Ist der Zug ein verlässliches Verkehrsmittel? Immer wieder kommt es zu Verspätungen und Zug­ausfällen.
Wie jedes Verkehrsmittel leidet auch die Bahn unter verschiedenen Störfaktoren. Die Südtiroler Bahn war lange Zeit die pünktlichste Bahn Italiens. In letzter Zeit gelang uns das aufgrund des immer größeren Verkehrs auf der Brennerachse, aber vor allem der Bauarbeiten auf der Schiene (auch auf den Nebenstrecken der Meraner- und Pustererbahn) nicht mehr. Die Infrastrukturarbeiten waren und sind notwendig, allerdings geht dies auf Kosten der Pünktlichkeit. Dazu kommen die immer gewaltigeren Wetterausbrüche mit Erdrutschen, Überschwemmungen und Baumfällen in unmittelbarer Nähe der Eisenbahnlinien.

Heute als Zug- oder Lokführer zu arbeiten, ist nicht ungefährlich. Vor allem nachts.
Was unsere Nahverkehrsdienste anbelangt, verkehren wir nur geringfügig in der Nacht. In der Nacht verkehren vor allem die Warentransporte. Was die bahntechnische Sicherheit angeht, zählt die italienische Eisenbahn zu den sichersten weltweit. Der technologische Fortschritt hat es ermöglicht, dass Zug und Schiene ständig im Dialog sind, um es vereinfacht auszudrücken, damit auch im Falle eines menschlichen Fehlers das System einschreiten kann und zum Beispiel der Zug automatisch gebremst wird. Die Ausbildung des Personals ist sehr gründlich. Was die Sicherheit der Menschen im Zug betrifft, so ist es in der Vergangenheit manchmal zu unguten Vorkommnissen gekommen. Der Zug ist ein Spiegel der Gesellschaft. Mit Fahrgästen, die sich nicht an die Regeln halten, ist es für die Zugbegleiter nicht einfach. Leider ist es auch zu Handgreiflichkeiten gegenüber Zugbegleitern gekommen, wie man aus der Presse entnehmen konnte. Unsere Aufmerksamkeit ist daher immer hoch und wir kooperieren mit den Ordnungskräften und den anderen involvierten Strukturen, um die Situation unter Kontrolle zu halten.

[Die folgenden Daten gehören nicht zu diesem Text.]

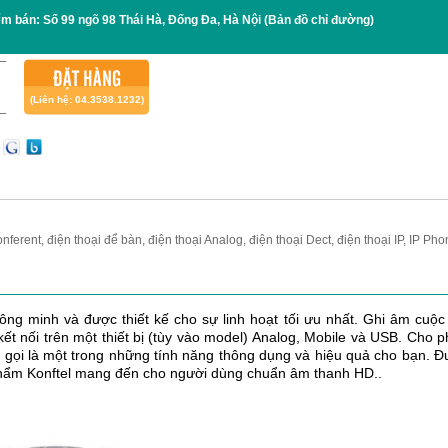
ểm bán:
Số 99 ngõ 98 Thái Hà, Đống Đa, Hà Nội
(Bản đồ chỉ đường)
ĐẶT HÀNG
(Liên hệ: 04.3538.1232)
onferent, điện thoại để bàn, điện thoại Analog, điện thoại Dect, điện thoại IP, IP Ph
ng minh và được thiết kế cho sự linh hoạt tối ưu nhất. Ghi âm cuộc
ết nối trên một thiết bị (tùy vào model) Analog, Mobile và USB. Cho 
 gọi là một trong những tính năng thông dụng và hiệu quả cho bạn. 
hẩm Konftel mang đến cho người dùng chuẩn âm thanh HD..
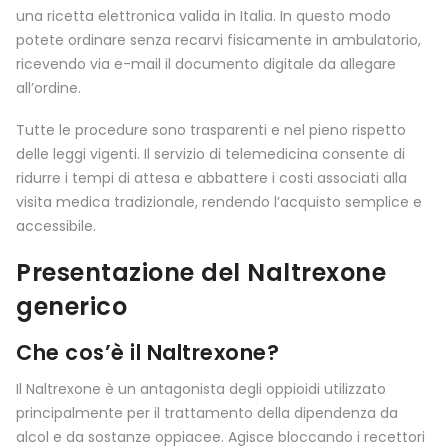
una ricetta elettronica valida in Italia. In questo modo
potete ordinare senza recarvi fisicamente in ambulatorio,
ricevendo via e-mail il documento digitale da allegare
all’ordine.
Tutte le procedure sono trasparenti e nel pieno rispetto
delle leggi vigenti. Il servizio di telemedicina consente di
ridurre i tempi di attesa e abbattere i costi associati alla
visita medica tradizionale, rendendo l’acquisto semplice e
accessibile.
Presentazione del Naltrexone
generico
Che cos’è il Naltrexone?
Il Naltrexone è un antagonista degli oppioidi utilizzato
principalmente per il trattamento della dipendenza da
alcol e da sostanze oppiacee. Agisce bloccando i recettori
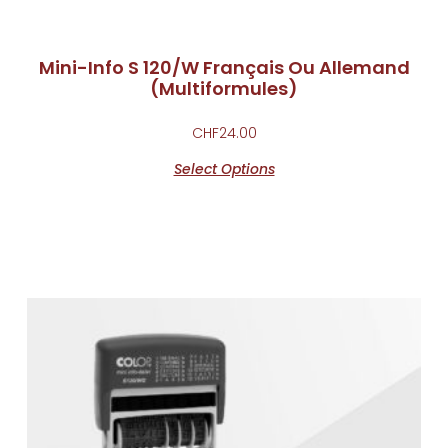
Mini-Info S 120/W Français Ou Allemand
(Multiformules)
CHF
24.00
Select Options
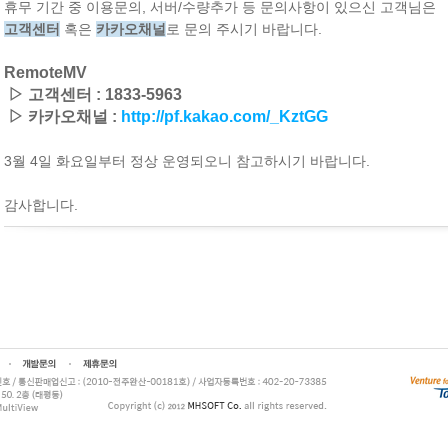
휴무 기간 중 이용문의, 서버/수량추가 등 문의사항이 있으신 고객님은
고객센터
혹
은
카카오채널
로 문의 주시기 바랍니다.
RemoteMV
▷ 고객센터 : 1833-5963
▷
카카오채널 :
http://pf.kakao.com/_KztGG
3월 4일 화요일부터 정상 운영되오니 참고하시기 바랍니다.
감사합니다.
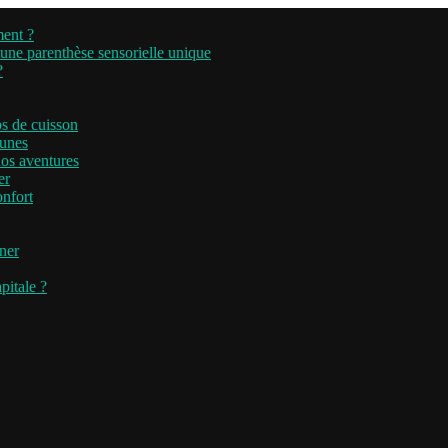
ment ?
’une parenthèse sensorielle unique
?
ps de cuisson
runes
nos aventures
er
onfort
iner
pitale ?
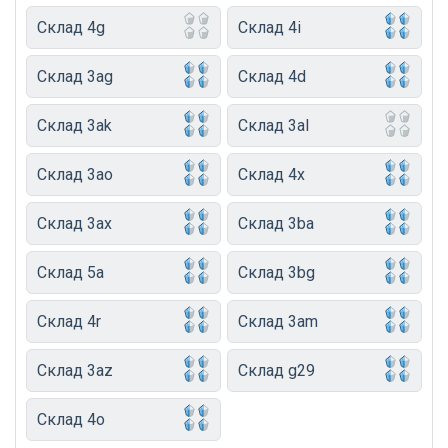
Склад 4g
Склад 4i
Склад 3ag
Склад 4d
Склад 3ak
Склад 3al
Склад 3ao
Склад 4x
Склад 3ax
Склад 3ba
Склад 5a
Склад 3bg
Склад 4r
Склад 3am
Склад 3az
Склад g29
Склад 4o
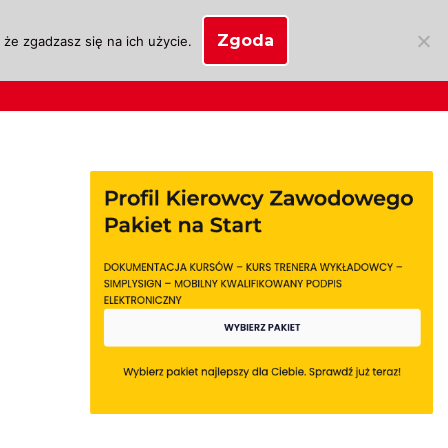
Zgoda
że zgadzasz się na ich użycie.
SKLEP
anie
Biznes OSK
Moje konto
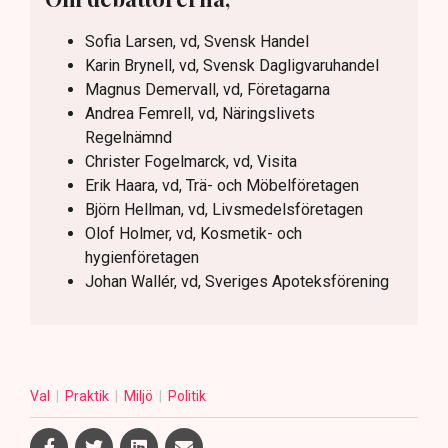
Sofia Larsen, vd, Svensk Handel
Karin Brynell, vd, Svensk Dagligvaruhandel
Magnus Demervall, vd, Företagarna
Andrea Femrell, vd, Näringslivets
Regelnämnd
Christer Fogelmarck, vd, Visita
Erik Haara, vd, Trä- och Möbelföretagen
Björn Hellman, vd, Livsmedelsföretagen
Olof Holmer, vd, Kosmetik- och
hygienföretagen
Johan Wallér, vd, Sveriges Apoteksförening
Val
Praktik
Miljö
Politik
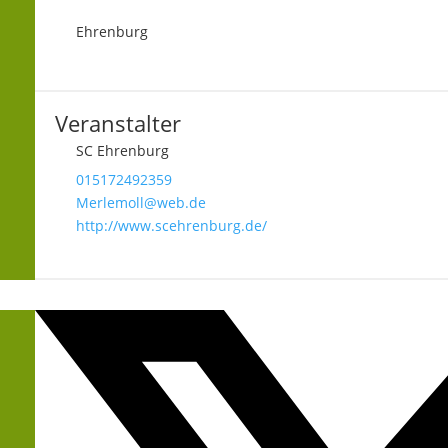
Ehrenburg
Veranstalter
SC Ehrenburg
015172492359
Merlemoll@web.de
http://www.scehrenburg.de/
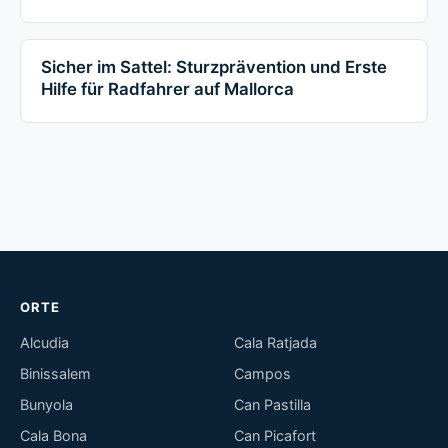
Sicher im Sattel: Sturzprävention und Erste
Hilfe für Radfahrer auf Mallorca
ORTE
Alcudia
Cala Ratjada
Binissalem
Campos
Bunyola
Can Pastilla
Cala Bona
Can Picafort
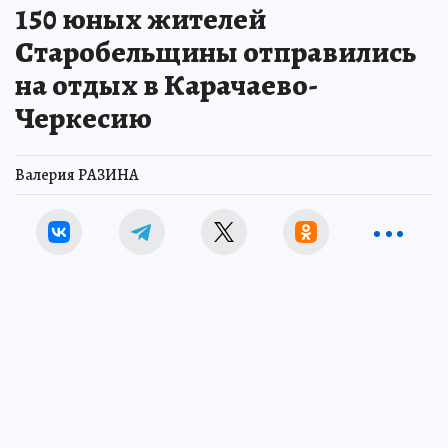
150 юных жителей
Старобельщины отправились
на отдых в Карачаево-
Черкесию
Валерия РАЗИНА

Trenitalia verlangt von ihren Mitarbeitern Matura und Zweisprachigkeit. Bei der SAD würde das nicht verlangt, heißt es. Macht es das nicht schwierig, Mitarbeiter zu finden?
Ja, das ist sehr schwierig, aber nicht nur für uns. Auch im privaten Sektor findet man die gleiche Situation vor. Und reden wir nicht von der öffentlichen Hand: da gibt es enorme Schwierigkeiten die Rentner zu ersetzen, man findet kaum noch Mitarbeiter. Wir müssen uns an den Proporz und die Zweisprachigkeit halten. Lokführer müssen laut europäischer Norm auch die Matura haben. Wir suchen ständig neue Mitarbeiter. Interessierte finden unter https://www.fsitaliane.it/lavoraconnoi.html unsere Stellenausschreibungen.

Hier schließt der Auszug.